金屋の郷愁風景

青森県尾上町【農村集落】 地図 <平川市>
 町並度 6 非俗化度 8
  −林檎農家が競って建てた土蔵の町並−
















 金屋地区は尾上の市街地から南東へ2kmほど、むしろ東北自動車道の黒石インターから国道を少し西に向かい、県道135号を3kmほど南下した付近という方がわかりやすいかもしれない。県道も幹線道路ではないためふと通りかかるような事もないようなところである。津軽平野の東端にあって徐々に山裾が迫るところにある。

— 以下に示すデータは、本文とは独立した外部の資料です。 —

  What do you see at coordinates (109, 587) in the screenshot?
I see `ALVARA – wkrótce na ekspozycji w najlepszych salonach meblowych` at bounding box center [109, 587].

 江戸時代までは零細な農村に過ぎないところで、明治12年の「共武政表」によると人口500人余り、記録されている農産物は米、西瓜、茄子など。他に馬66とある。
 明治後半になると一帯で林檎の栽培が本格的になり、周囲の丘陵地を含め果樹園を造成、機械化を進めて津軽一帯でも有数の林檎栽培地となった。大正15年に金屋林檎出荷組合を結成、周囲の道路も整備され各地に移出されていった。

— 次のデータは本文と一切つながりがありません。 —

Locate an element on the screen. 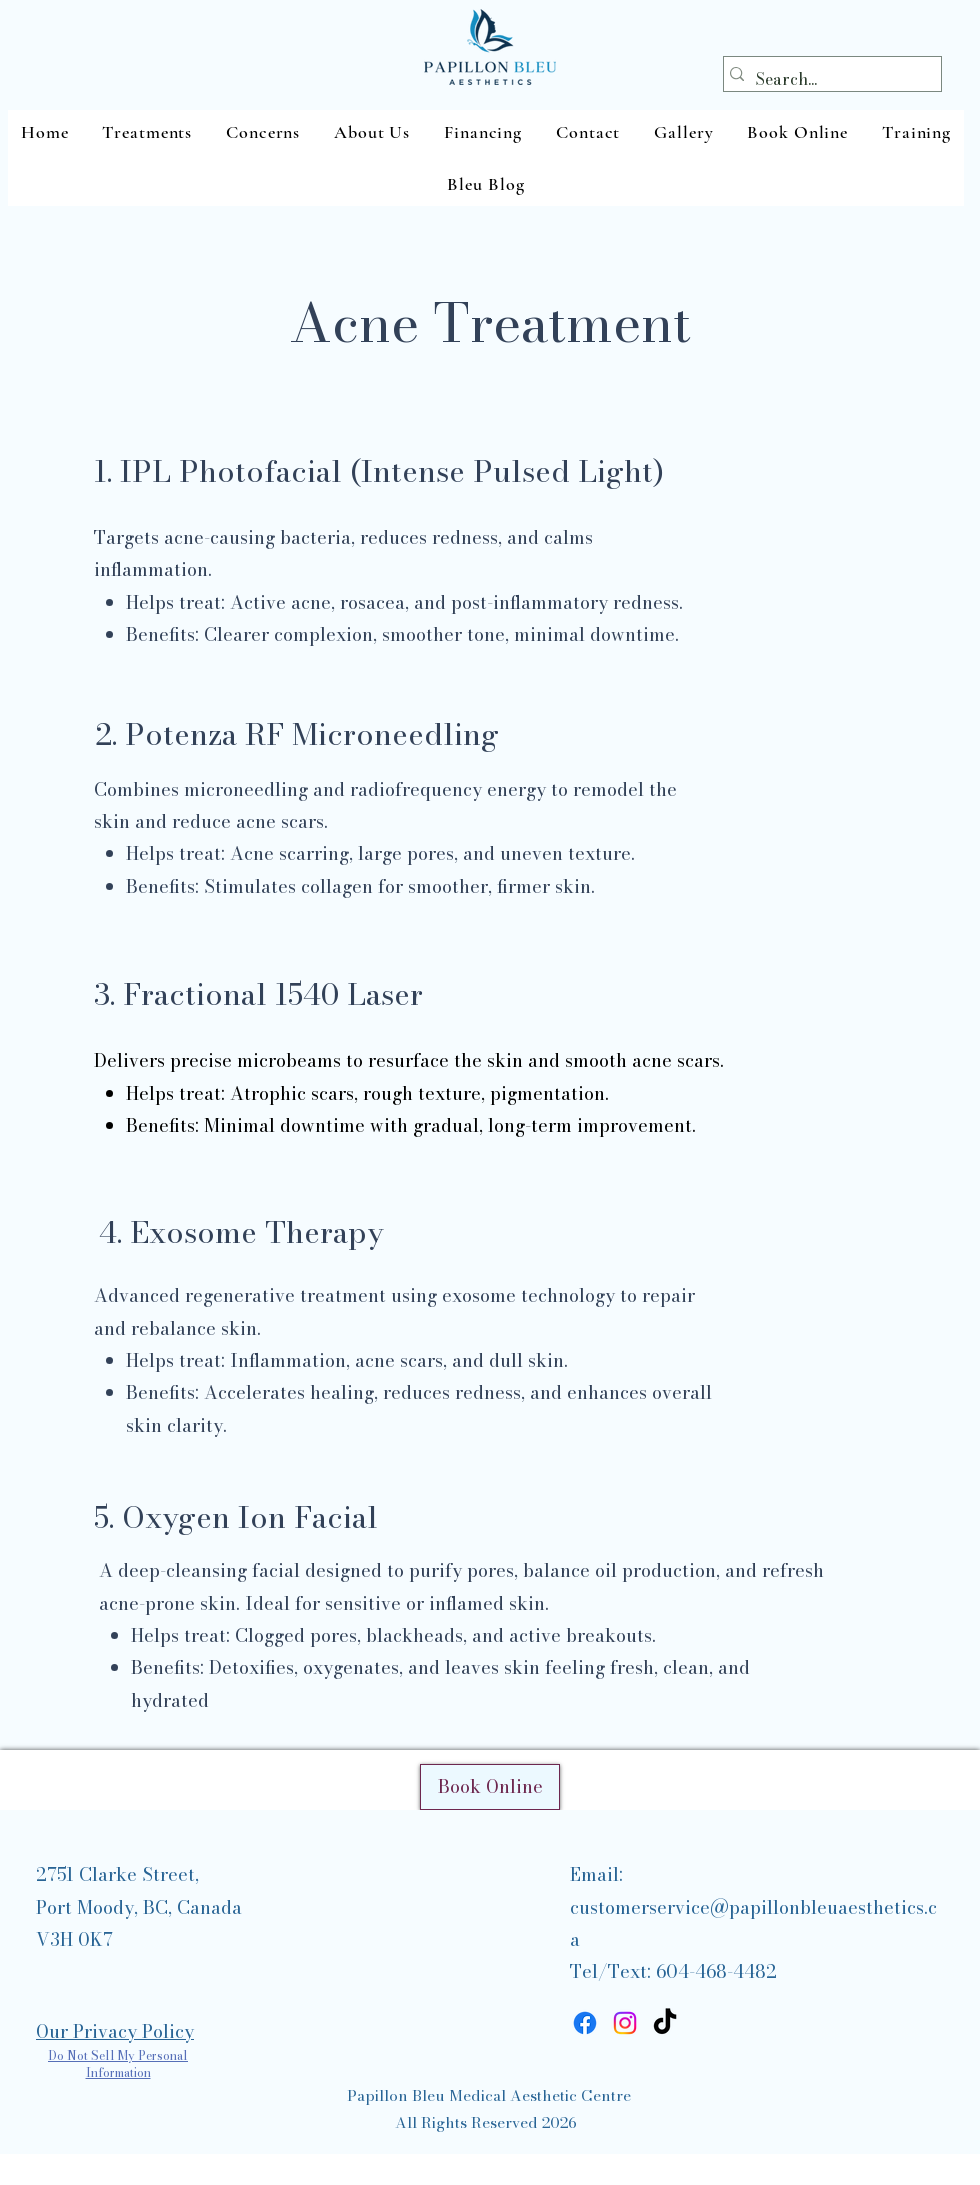  [button] is located at coordinates (147, 132).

 歴史的にはこの地方らしい林檎栽培の盛んな集落といったことに過ぎないが、町並景観は独特のものを保持している。
 この地区の林檎農家は各家ごとに土蔵を建て、果樹の貯蔵に使っていたという。その数80棟にも及び、そのうち約40棟が登録有形文化財に指定されるなど歴史的価値のある土蔵群といえる。これらの多くは林檎栽培が盛んになった明治から昭和初期にかけての建造というが、一部には江戸時代に遡るものもあるという。漆喰窓まわりなどに鏝絵などで装飾的な意匠を施したものも多く、林檎農家として裕福だったであろうことがわかる。
 商家の母屋を燃えにくい蔵造りとした、いわゆる店蔵などは例外として、土蔵は一般に表通りから控えた裏手に建てられることが一般的だ。土蔵並ともいえるこの町並風景は他ではなかなか見ることの出来ないものといえよう。
 蔵並を巡るツアーや、ライトアップなどのイベントも行われているようで、地元ではこの土蔵群を認識されているようだ。有識者にも注目されているようで、その貴重さから重要伝統的建造物群保存地区にも匹敵するものがあるのではと感じる。